Une solution moins convaincante, donc, que celle de NVIDIA, mais bien plus ouverte. Au point que l'on peut l'utiliser pour augmenter la définition de n'importe quelle image, que ce soit avec un GPU AMD, NVIDIA ou même une machine équipée d'un vieux processeur Intel. On vous explique comment faire.
Commençons cet article par un aveu. Il est né de notre volonté de publier un dossier sur l'amélioration des images, notamment de leur définition. De nombreuses solutions sont désormais disponibles sur le marché, certaines profitant d'accélération matérielle. Il était donc temps de faire le point sur le sujet et sur ce que chacune apporte.
Au gré de nos recherches, nous avons découvert qu'il était possible d'utiliser FSR de manière simple pour augmenter la définition et la netteté d'une image, sans nécessiter d'application payante ou de matériel spécifique. Nous avons donc décidé d'ouvrir notre dossier par cette possibilité.
Elle sera également l'occasion d'évoquer comment nous avons développé une interface graphique (GUI) pour exploiter FSR pour l'amélioration d'image encore plus simplement sous Windows. C'était un peu notre « summer project » à nous, qui nous a occupé une partie de ces dernières semaines.

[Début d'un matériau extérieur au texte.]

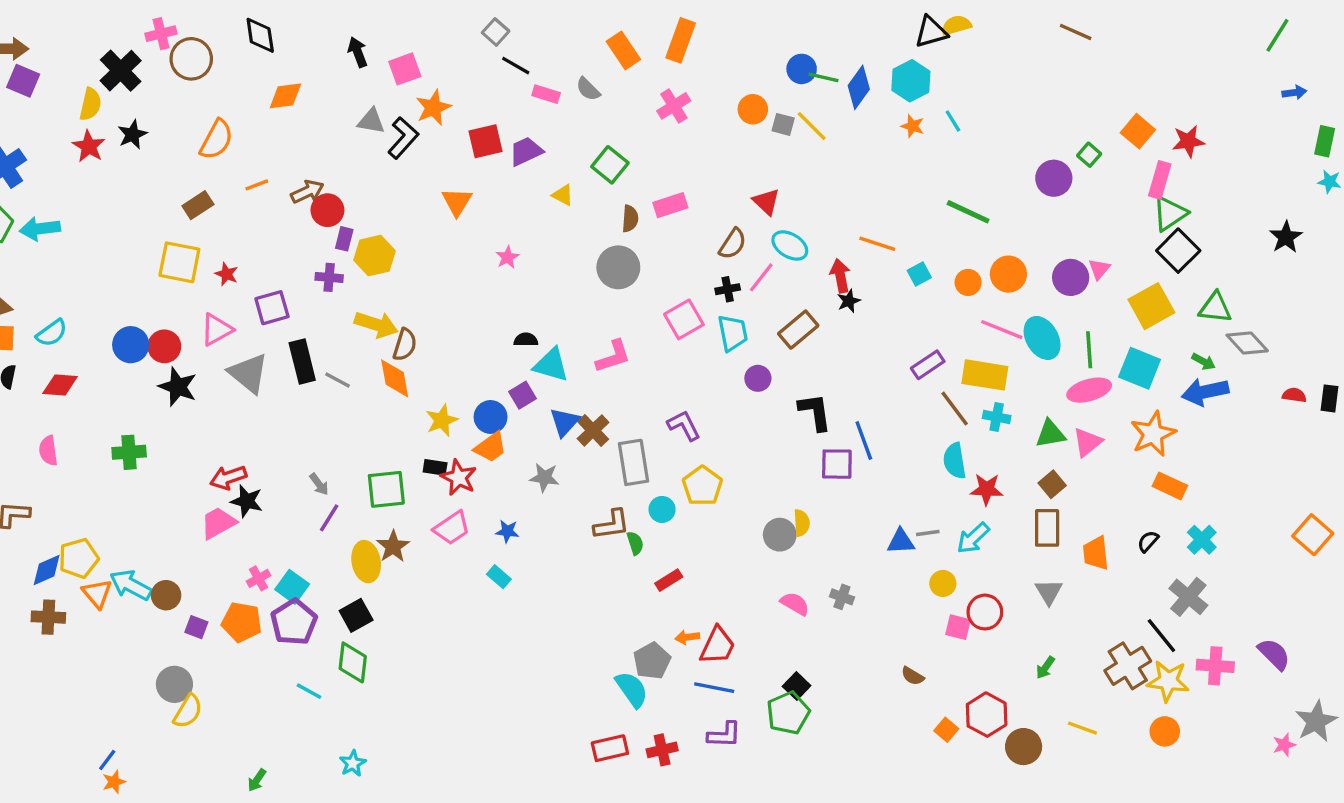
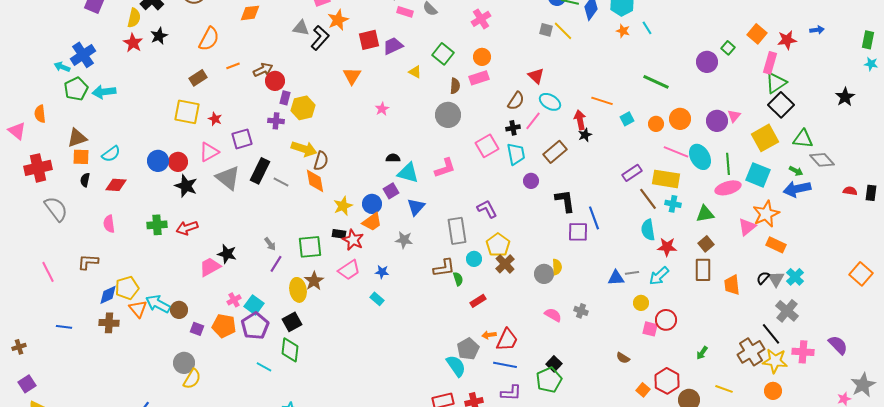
blue arrow: (1294, 92) -> (817, 30), moved
orange circle: (753, 109) -> (482, 57), moved
black rectangle: (302, 361) -> (260, 171), turned 40
brown cross: (593, 430) -> (505, 264), moved
pink triangle: (1087, 442) -> (747, 227), moved
red arrow: (228, 478) -> (187, 228), moved
gray triangle: (1049, 592) -> (776, 279), moved

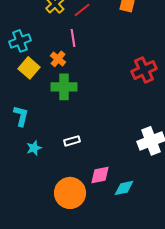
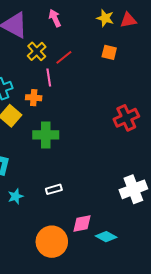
pink line: (73, 38) -> (49, 78), moved
orange cross: (58, 59) -> (34, 98), moved, turned -35
cyan diamond: (124, 188) -> (106, 237), turned 40

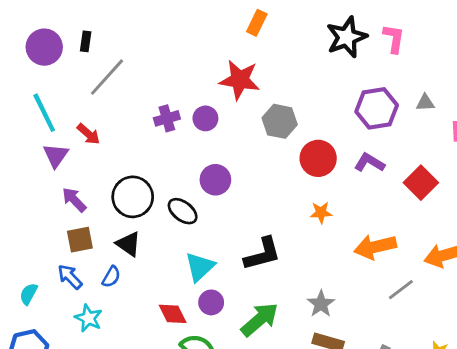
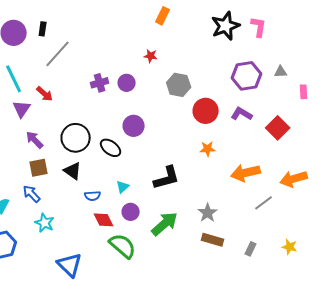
red star: (240, 80) -> (151, 56), size x0.5
cyan triangle: (200, 267) -> (123, 187), size x0.6
blue semicircle: (111, 277) -> (93, 196), moved, turned 56

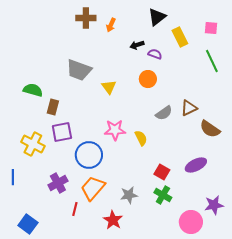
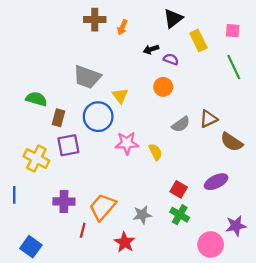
blue circle: (89, 155) -> (98, 117), moved
purple cross: (58, 183) -> (64, 202), turned 30

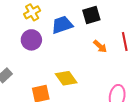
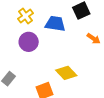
blue trapezoid: (62, 25) -> (55, 24), turned 35

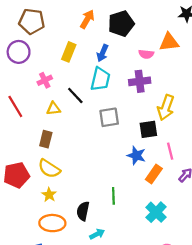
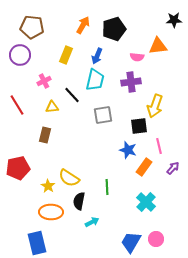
yellow semicircle: (49, 169) -> (69, 178), moved

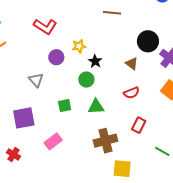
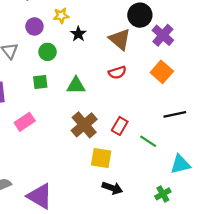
brown triangle: (132, 64) -> (120, 39), size x1.5
green circle: (86, 80) -> (48, 52), moved
red rectangle: (139, 125) -> (120, 126), moved
brown cross: (105, 141) -> (84, 125), turned -30

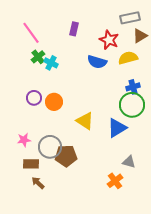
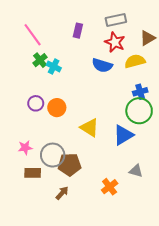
gray rectangle: (130, 18) -> (116, 20), moved
orange cross: (115, 181) -> (110, 187), moved
brown arrow: (38, 183) -> (62, 193), moved, turned 88

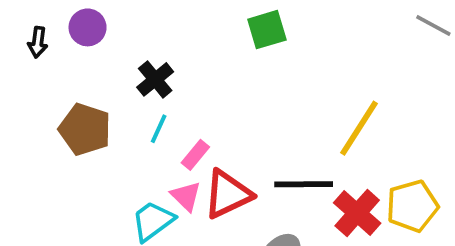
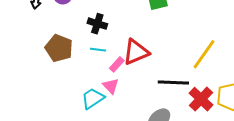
black cross: (155, 79) -> (97, 24), turned -36
cyan line: (159, 129) -> (98, 50), turned 70
red triangle: (228, 194) -> (136, 52), moved

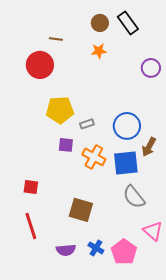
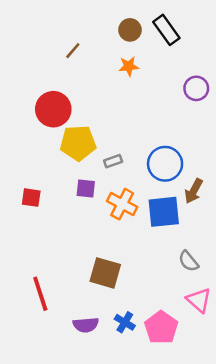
brown line: (56, 39) -> (73, 51), turned -56
red circle: (40, 65) -> (53, 109), moved
red square: (31, 187) -> (31, 198), moved
gray semicircle: (134, 197) -> (188, 261), moved, size x0.7

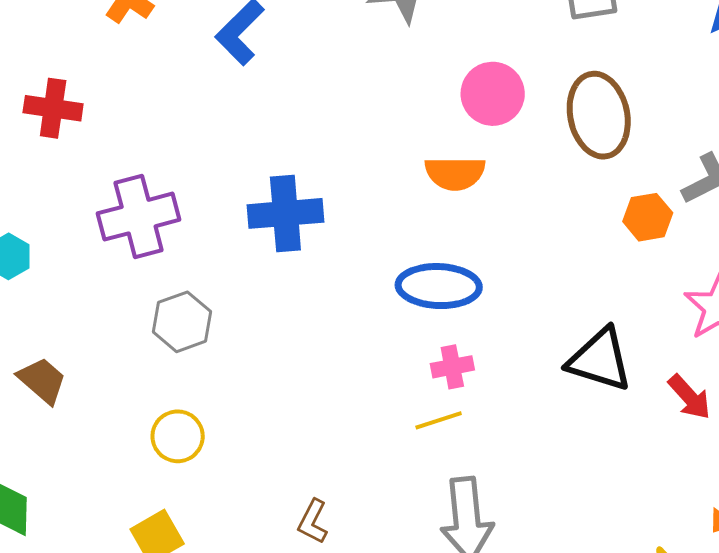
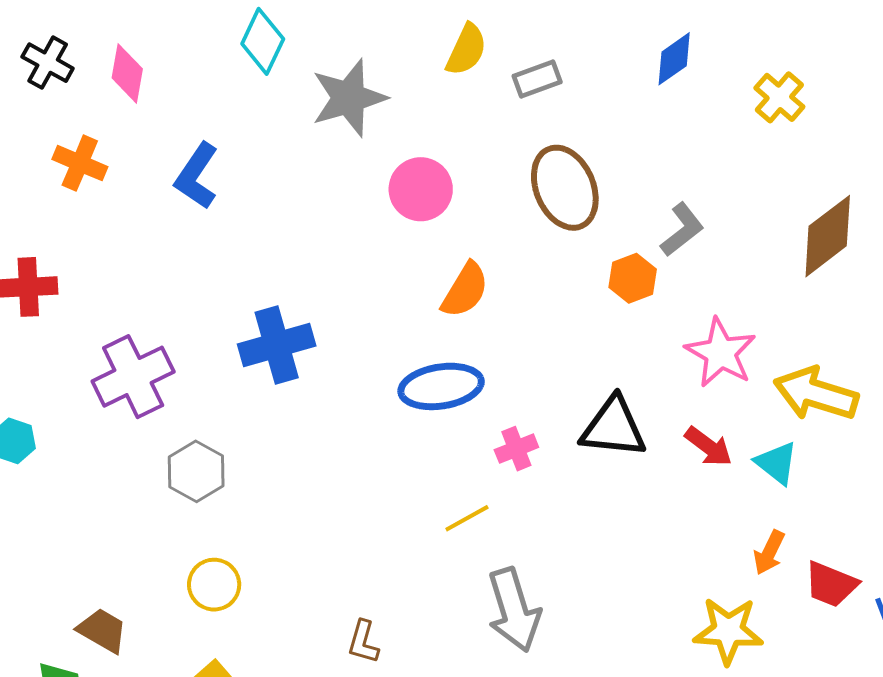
pink circle: (493, 94) -> (421, 189), moved
orange semicircle: (455, 173) -> (465, 290), moved, turned -48
pink cross: (452, 367) -> (516, 449), moved
brown trapezoid: (42, 380) -> (102, 631), moved

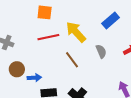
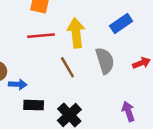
yellow arrow: (76, 32) -> (76, 33), turned 30
gray semicircle: (101, 51) -> (105, 61), size x1.5

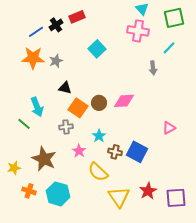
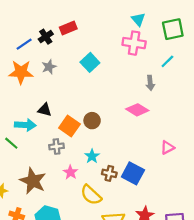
gray star: (56, 61) -> (49, 67), moved
black triangle: (65, 88) -> (45, 110), moved
pink diamond: (124, 101) -> (137, 110), moved, turned 35
cyan arrow: (37, 107) -> (25, 125), turned -66

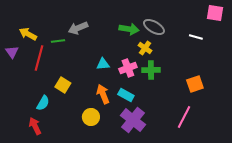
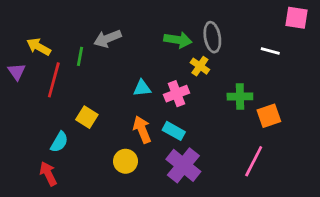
gray ellipse: (154, 27) -> (212, 37), turned 50
green line: (58, 41) -> (80, 56), turned -72
green cross: (151, 70) -> (240, 96), moved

FSR, simple comme un Compute Shader
Commençons par répondre à une question : qu'est-ce que le Fidelity FX Super Resolution en réalité ? Comme le précise sa documentation technique, il s'agit d'une solution pensée pour être intégrée simplement, sans dépendance particulière, via un Compute Shader, un petit programme appliqué pendant le rendu graphique.
C'est ce qui explique que l'on voit déjà naître plusieurs projets pour intégrer FSR même à des jeux qui n'en profitent pas nativement. Le nombre de titres supportés devrait néanmoins rapidement s'étendre puisque, comme pour DLSS, une intégration à Unity 2021.2 HDRP ou l'Unreal Engine via un patch sont disponibles.
Il faut d'ailleurs savoir que Timothy Paul Lottes, qui travaille au sein de l'Unity Graphics Innovation Group, était auparavant chez AMD où il a créé la version 1.0 de FSR. Il est aussi connu pour son travail sur le FXAA et le TXAA chez NVIDIA il y a une dizaine d'années (entre autres). Il vient d'ailleurs de publier avec Kleber Garcia (également chez Unity, ex-EA) une présentation technique sur l'implémentation de FSR à l'occasion du SIGGRAPH 2021.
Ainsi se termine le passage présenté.